I'm filipina and am in the same exact boat... Just as JoJoBlu has suggested, the most important thing is to love her son and to support him. We can't help that we fell in love with polish guys with mothers who are not receptive towards interracial dating! Be respectful towards his mother and always be open towards her no matter what she might say about you. Remember that she is still his mother! No matter how mean she can be, you must understand that one day she may be your mother-in-law! As long as your relationship between you and your significant other is fine, then don't give up. It's hard. Believe me, I know. But in the end, if you two truly do love each other, it's going to end up being you and him. He isn't going to marry his mother or have children with her. So, keep him happy. Love him. Be everything you can possibly be to him and let time take its course. In the end, if he has no reason to leave you besides the fact that his mother doesn't like you, if you make him happy and he can imagine a future with you, then he'll hopefully make the right decision and choose you! Focus on your man! You have him at the moment. Don't let anything get in your way of making him happiest man alive :-)
You should meet your boyfriend's mother every often and then. She will like you if you have good manners, good ways to talk, good presentation skills, good cooking skills etc.
Try to know the things which your boyfriend's mother likes the most and prepare yourself to accomplish those things. Be honest with her and never tell any lie to her.
Give her a gift, cook for her, pray for her and give charity on her name. She will definitely start liking you.
Try to know the things which your boyfriend's mother likes the most and prepare yourself to accomplish those things. Be honest with her and never tell any lie to her.
Give her a gift, cook for her, pray for her and give charity on her name. She will definitely start liking you.
Cook things for her and make her eat them with love...when you go at his place do some work for her and help her in the kitchen...and its not that you have to butter her even if you tell your boyfriend to respect his mom, this indirect attitude is seen by God and ull definitely get to it.
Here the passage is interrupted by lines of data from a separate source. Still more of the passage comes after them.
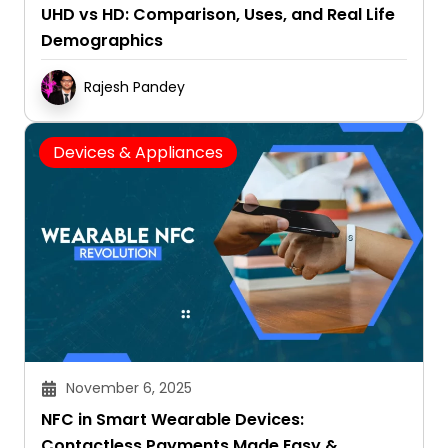
UHD vs HD: Comparison, Uses, and Real Life
Demographics
Rajesh Pandey
Devices & Appliances
November 6, 2025
NFC in Smart Wearable Devices:
Contactless Payments Made Easy &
I live in a polish family & I got to admit, polish ppl can b such racist bastards. Best thing 2 do I reckon is say you love (or at least pretend 2 love) her polish cooking & food and maybe try to learn some polish. Thats how my sisters boyfriend won her over lol. Seeming you've been going out for a month, I'm sure she'll get time to get used to it. Good luck:)
Talk to her
I am in the same boat, I just married a Polish man and everything was fine with his mother until we got married. Now I feel like nothing I do is ever good enough and I'm afraid this drama will continue indefinitely... Help!